Monday, June 03, 2019

Buddy Goes Blind

As I left work, Sam called me to say there was some wrong with Buddy, that he seemed to be blind and we had to take him to the vet.

I rushed home as much as you can rush when you are walking.

Buddy was in a bad way when I got home. He was freaking out, his tongue was hanging from his mouth and he was dribbling a river of drool.

The vet said they were booked out but just to bring him and wait. It rained all the way to Fawkner. The windscreen continually fogged up. Buddy was freaking out all the way there in the back with Sam holding him. It seemed to take forever.

The lovely handsome Indian vet attended to Buddy. There is such a thing as sudden blindness in dogs, which most of the time is permanent. It is caused by a number of things, detached retina, glaucoma, high blood pressure, or something neurological, just to mention a couple. It looked like this had happened to Buddy.

The vet took blood and gave Buddy valium in a hope to relax him. And he gave Buddy steroids just in case it was an infection. He took Buddy’s blood pressure and his temperature. He sent away for test to be done.

Buddy seemed to have suffered a catastrophic health event and he may well have gone permanently blind. He may have suffered retina failure. It could be an infection too.

We had to take him to an eye specialist tomorrow.

Even when we got him home, Buddy couldn’t see. He was still highly stressed out by it all.

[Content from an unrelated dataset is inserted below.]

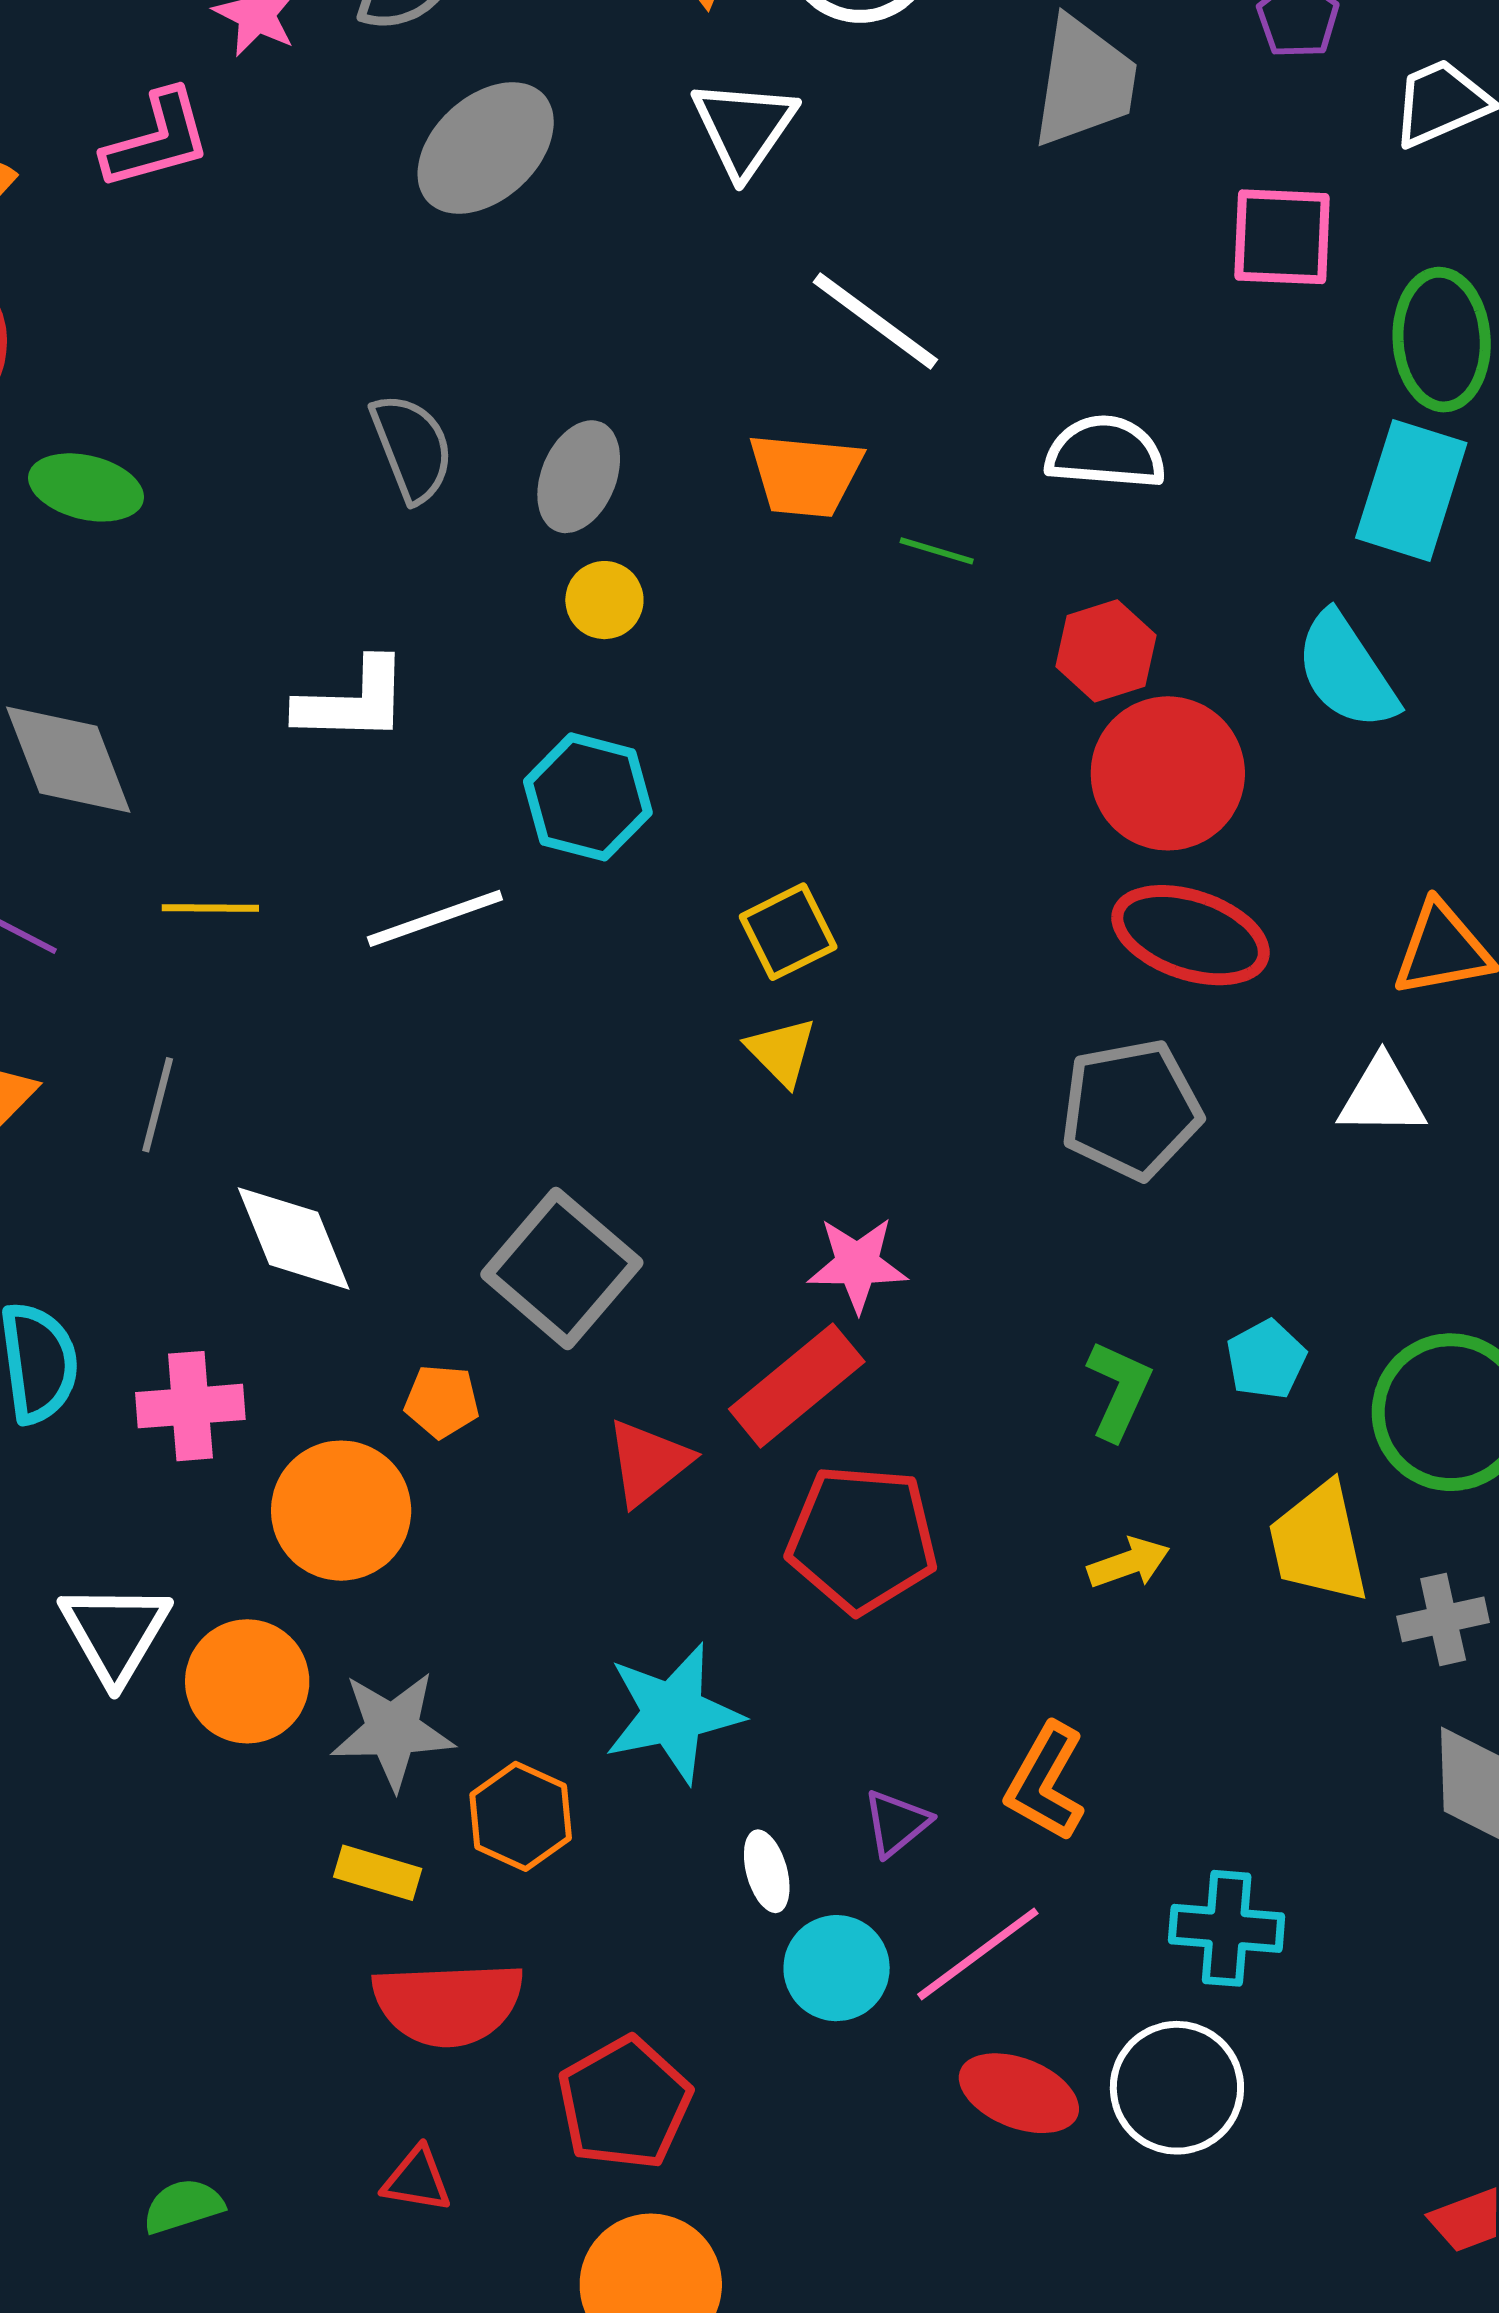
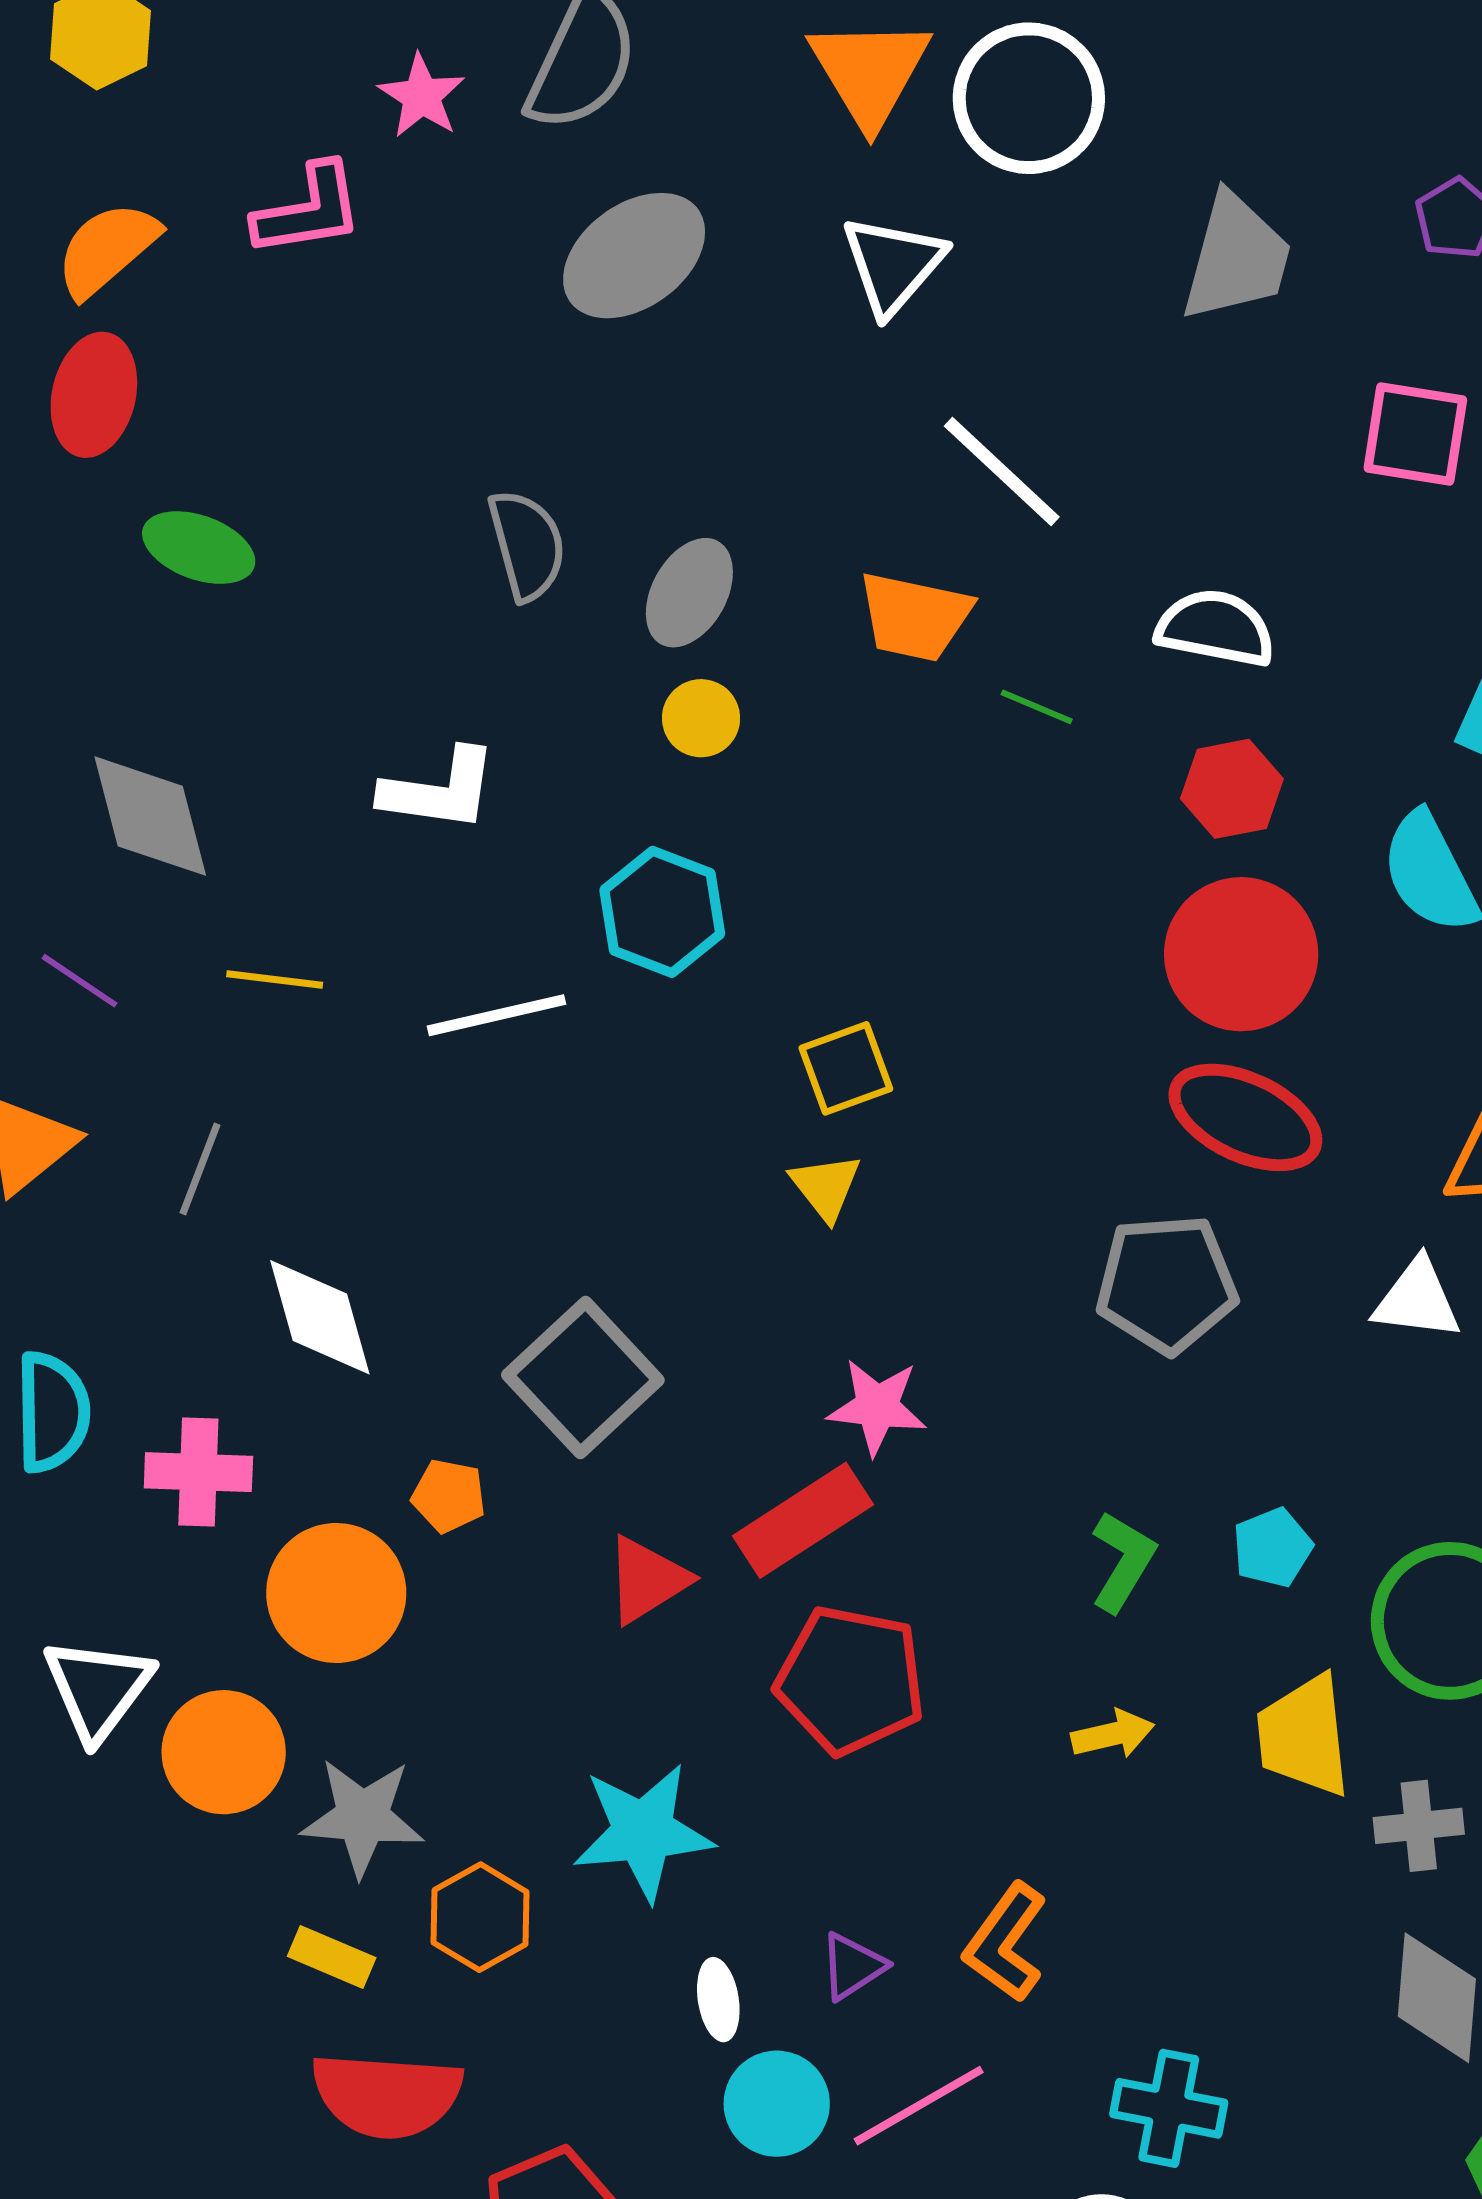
red hexagon: (1106, 651) -> (1232, 789), moved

He couldn’t settle. His behaviour was odd and distressing to see. I thought our voices would calm him down, but they didn’t seem to. He even seemed to have trouble lying down.

What were we going to do with a blind dog?

Saturday, June 01, 2019

Puppy Love

It's nice having a puppy asleep in your lap when it is cold in the morning. Snoring away, well, if you are lucky enough to have a bulldog. That little face, eyes closed, totally trusting. Man's best baby friend.